The thermal processing device may also be capable to operate in a power controlled operational mode. If for a particular substrate with material thereon the relationship between the operational temperatures of the heating strip and the supplied power is known for example from a calibration stage, or from a model calculation the thermal processing device can be operated in the power controlled operational mode to supply the required power that is expected to result in the desired operational temperatures. This is denoted as a feedforward control mode. In a variation the thermal processing device may also be capable to operate in a hybrid operational mode, wherein control is based on a combination of feedforward control based on an expected amount of power and feedback control based on sensed temperature data.

It is noted that a temperature distribution maybe estimated alternatively or additionally by separate temperature sensors, such as thermocouples and/or by an IR-camera that monitors a free surface of the substrate.

Typically the desired temperature Tdes of a heating strip is specified as a function of time as part of a thermal processing plan provided by the user that specifies a heating stage wherein the temperature is gradually increased, a curing stage, wherein the temperature is maintained at a predetermined level and a cooling stage wherein the temperature is lowered down so that a next deposition stage can be performed or in order that the substrate can be released for further processing steps on another device.

In an embodiment of the thermal processing device as shown in FIG. 1, a cooling unit 30 is provided that has a cooling surface 31 (See FIG. 5) at a side facing the second side 14 of the support plate 10. In this embodiment also an actuator 40 is provided that is configured to position the cooling unit 30 with its cooling surface 31 at a distance from the support plate 10 in a first functional mode, as shown in FIG. 5. Therein the power supply is activated to provide the controlled electric power to the heating strips.

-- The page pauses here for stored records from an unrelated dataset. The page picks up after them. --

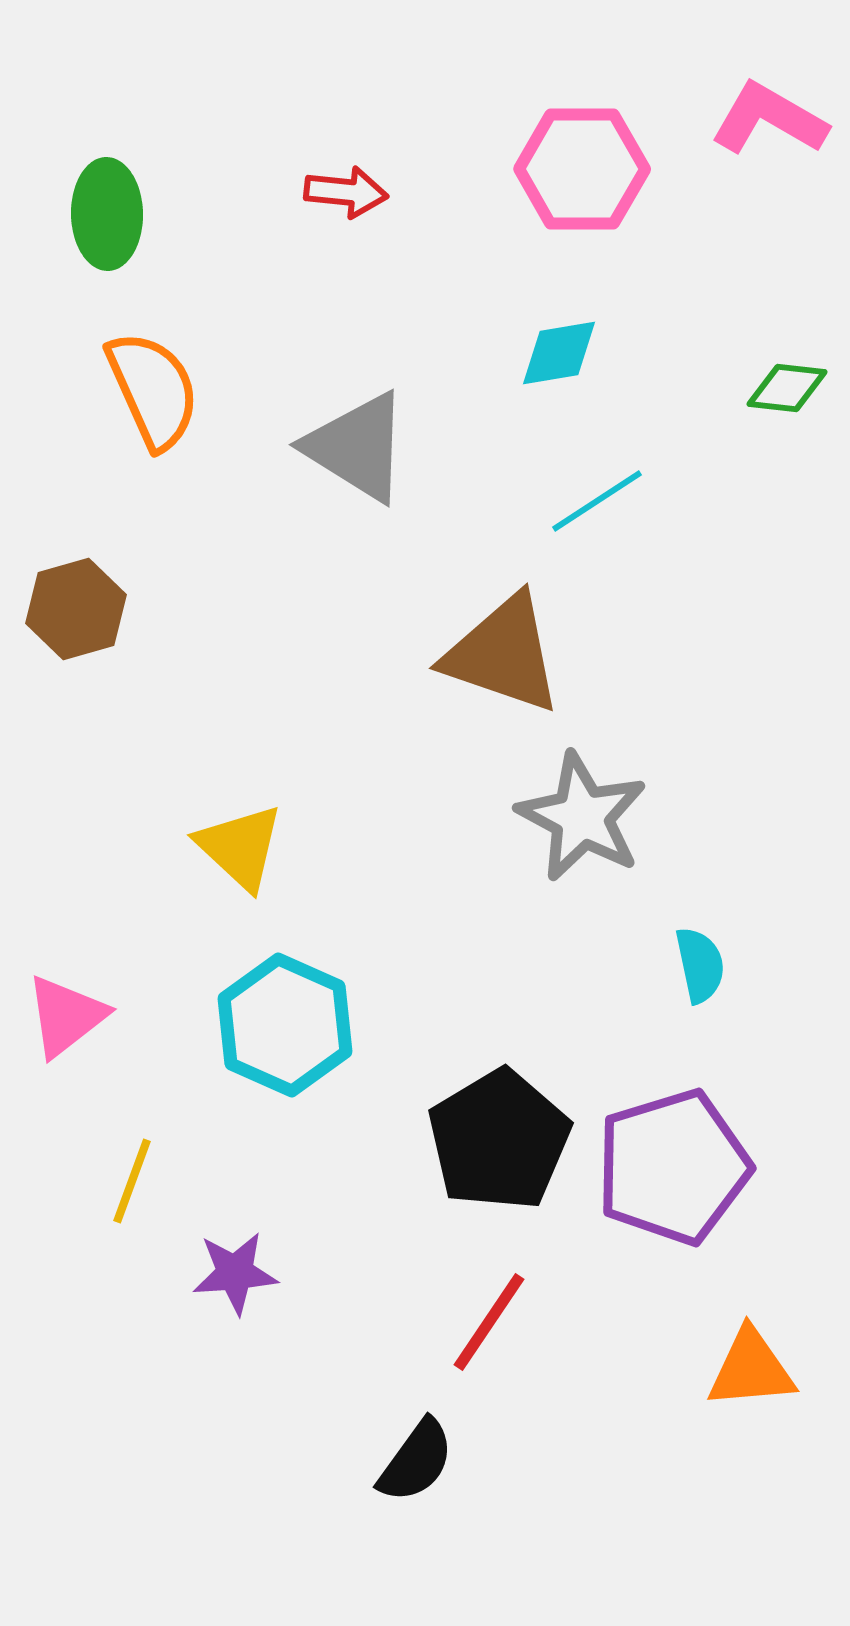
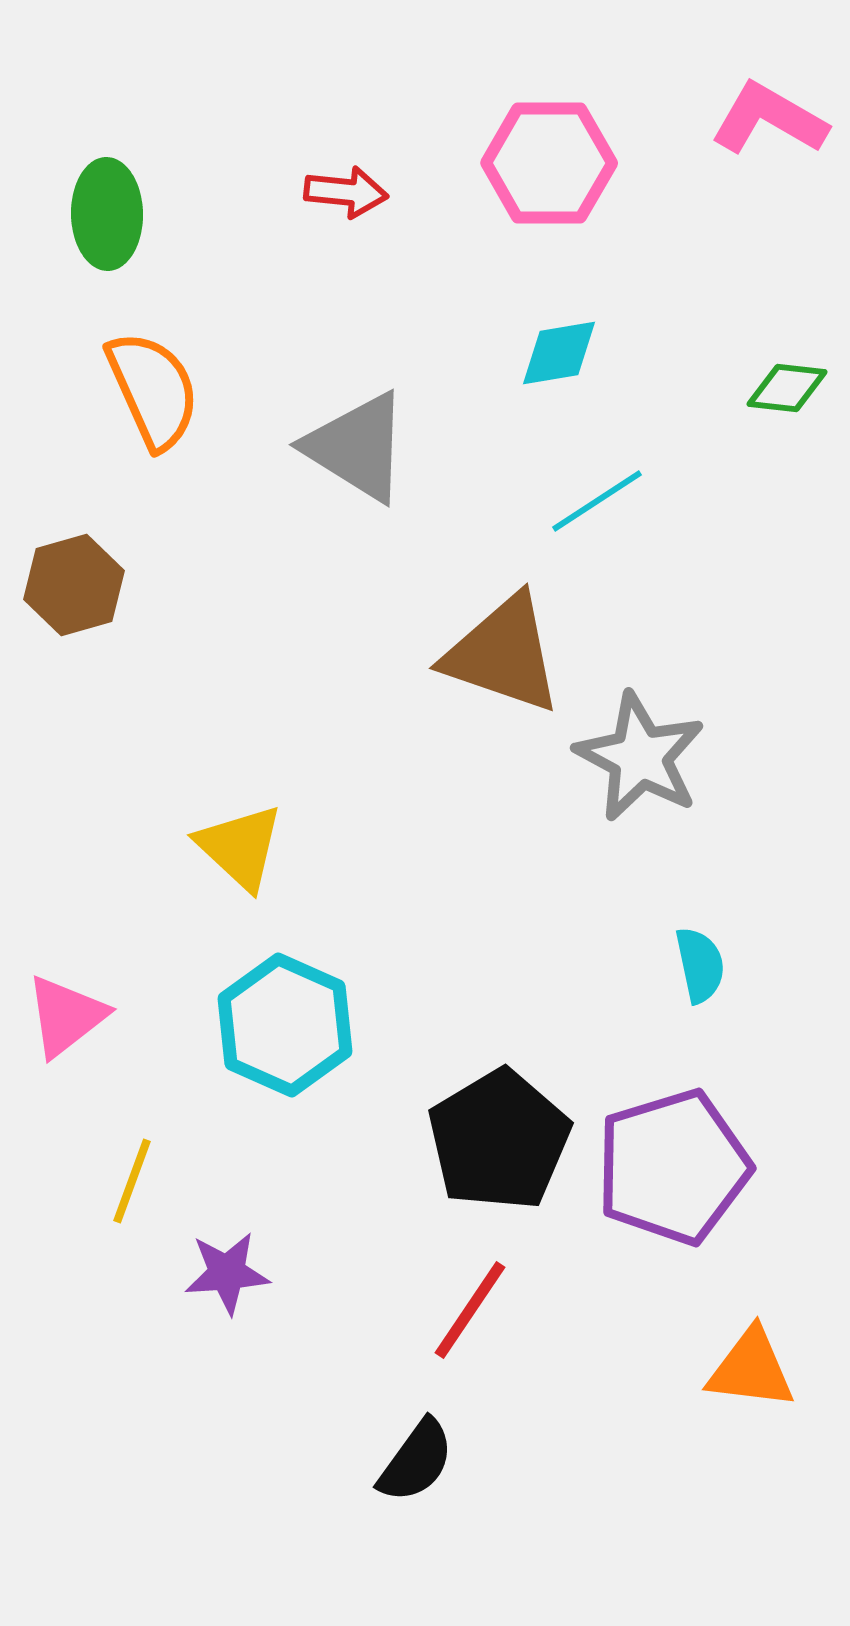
pink hexagon: moved 33 px left, 6 px up
brown hexagon: moved 2 px left, 24 px up
gray star: moved 58 px right, 60 px up
purple star: moved 8 px left
red line: moved 19 px left, 12 px up
orange triangle: rotated 12 degrees clockwise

In a second operational mode, as shown in FIG. 1, the actuator 40 is configured to position the cooling unit 30 with its cooling surface in thermal contact with the support plate in order to rapidly cool down the support plate 10. As shown in FIG. 1, the cooling unit 30 is coupled with flexible tubes 54a, 54b to a cooling liquid inlet 55a and cooling liquid outlet 55b to provide for an active cooling with a flow of cooling liquid Clin, Clout.

In an embodiment, as illustrated in FIGS. 1 and 5 the thermal processing device 1 further comprises a housing 50 with a bottom wall 51 and a round going wall 52 extending from the bottom wall. The support plate 10 is carried by a side of the round going wall 52 opposite the bottom wall 51. The cooling unit 30 and the actuator 40 are arranged in a space 53 enclosed by the bottom wall 51, the round going wall 52 and the plate 10. As can be seen for example in FIG. 3 and FIG. 4, evacuation openings 16 extend through the support plate 10. The cooling unit 30 comprises respective evacuation channels 32 that extend from the cooling surface to communicate with the space enclosed by the housing. These evacuation channels 32 are arranged opposite respective evacuation openings 16 to allow application of a vacuum at the first main side 11 by communication with the enclosed space at the second main side which is through the evacuation openings 16 in the support plate and the evacuation channels 32. The enclosed space is evacuated through an opening 56 coupled to a vacuum pump (not shown). During the first operational mode as shown in FIG. 5, and the second operational mode as shown in FIG. 4 the vacuum applied at the evacuation openings 16 in the support plate 10 render it possible that the substrate STR with the material MTR deposited thereon is tightly pressed against the surface of the support plate 10 so that a good thermal contact is achieved therewith during heating as well as cooling.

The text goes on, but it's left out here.